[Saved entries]
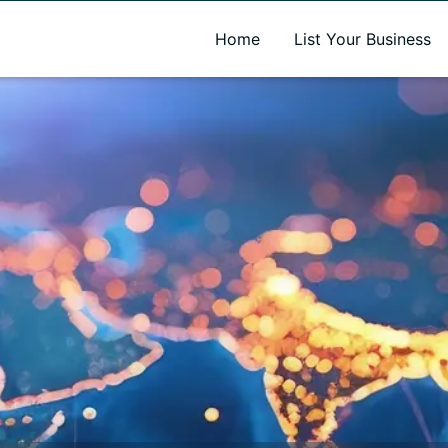
A new name. A better way to discover local businesses.
Home
List Your Business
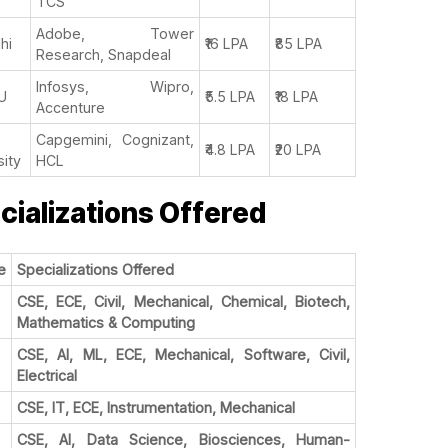
TCS
Adobe, Tower
lhi
₹16 LPA
₹85 LPA
Research, Snapdeal
Infosys, Wipro,
U
₹5.5 LPA
₹18 LPA
Accenture
Capgemini, Cognizant,
₹4.8 LPA
₹20 LPA
sity
HCL
cializations Offered
e
Specializations Offered
CSE, ECE, Civil, Mechanical, Chemical, Biotech,
Mathematics & Computing
CSE, AI, ML, ECE, Mechanical, Software, Civil,
Electrical
CSE, IT, ECE, Instrumentation, Mechanical
CSE, AI, Data Science, Biosciences, Human-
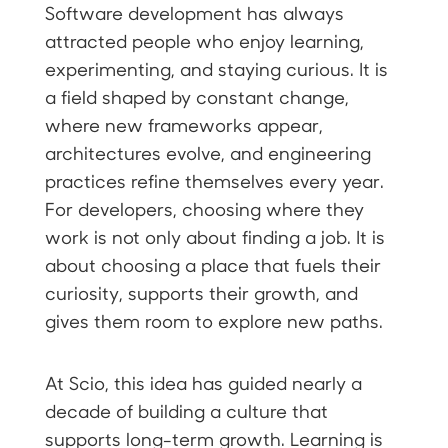
Software development has always
attracted people who enjoy learning,
experimenting, and staying curious. It is
a field shaped by constant change,
where new frameworks appear,
architectures evolve, and engineering
practices refine themselves every year.
For developers, choosing where they
work is not only about finding a job. It is
about choosing a place that fuels their
curiosity, supports their growth, and
gives them room to explore new paths.
At Scio, this idea has guided nearly a
decade of building a culture that
supports long-term growth. Learning is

Task requirements
Retype the data word for word and keep the pictures out of it.

Output for this task
A new name. A better way to discover local businesses.
Home
List Your Business
TCS
Adobe, Tower
lhi
₹16 LPA
₹85 LPA
Research, Snapdeal
Infosys, Wipro,
U
₹5.5 LPA
₹18 LPA
Accenture
Capgemini, Cognizant,
₹4.8 LPA
₹20 LPA
sity
HCL
cializations Offered
e
Specializations Offered
CSE, ECE, Civil, Mechanical, Chemical, Biotech,
Mathematics & Computing
CSE, AI, ML, ECE, Mechanical, Software, Civil,
Electrical
CSE, IT, ECE, Instrumentation, Mechanical
CSE, AI, Data Science, Biosciences, Human-
Software development has always
attracted people who enjoy learning,
experimenting, and staying curious. It is
a field shaped by constant change,
where new frameworks appear,
architectures evolve, and engineering
practices refine themselves every year.
For developers, choosing where they
work is not only about finding a job. It is
about choosing a place that fuels their
curiosity, supports their growth, and
gives them room to explore new paths.
At Scio, this idea has guided nearly a
decade of building a culture that
supports long-term growth. Learning is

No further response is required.